Some varieties of Borderline are in the process of turning into cancer, as with Maus. But this is only a small percentage. Most, if they come back, will still be Borderline and 'cured by surgery'. So the prognosis is very good. So good that it's controversial whether to describe it as cancer. (I think one of the official cancer sites actually says that Borderline is different from Ov Ca.) Some docs call it cancer, mine doesn't, which suits me fine.
I'm post-menopausal, so had uterus, ovaries and momentum removed and have been monitored with scans and blood tests since I had the surgery. I think I've another year to go but mostly I forget I ever had it.

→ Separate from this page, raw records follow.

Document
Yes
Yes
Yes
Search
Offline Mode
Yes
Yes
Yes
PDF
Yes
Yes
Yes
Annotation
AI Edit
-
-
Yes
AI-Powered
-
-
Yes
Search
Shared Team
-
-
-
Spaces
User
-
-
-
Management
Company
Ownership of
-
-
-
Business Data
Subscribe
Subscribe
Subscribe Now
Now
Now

Fingers crossed the same applies to you!
Hi Merly - sorry I’ve only just seen this but hopefully you’ve already found some useful information from all the lovely folk here. I ended up having two ops in 2016 - the first to remove a large 15cm) tumour, which came back stage 1a borderline mucinous and so i was referred to my onc for second op to remove right ovary, tube and appendix plus omentum biopsies & abdominal washings. No further treatment required (generally with borderlines, it’s surgery only). Come August this year I’ll have been 2 years clear. I’m 35. I see my onc every 3 months and I’m scanned (USS) every 6 months. I don’t have CA125 blood tests done as these aren’t generally a good indicator for mucinous tumours (they aren’t for me anyway). There is a great closed group on FaceBook for us borderliners...give it a whirl. Wishing you well for your recovery and hope you get a good monitoring programme that you’re happy with from your onc. Borderlines have a good prognosis so try to remain positive. Difficult I know. If you’d like to know anymore plz message me. Jemima xx
Thank you everyone. I've got an appointment later to discuss options.
Appointment was good. There was completion surgery on the table. But everything was limited to my ovary and given my age so I have gone with what my consultant recommended which is watch with ultrasounds every three months.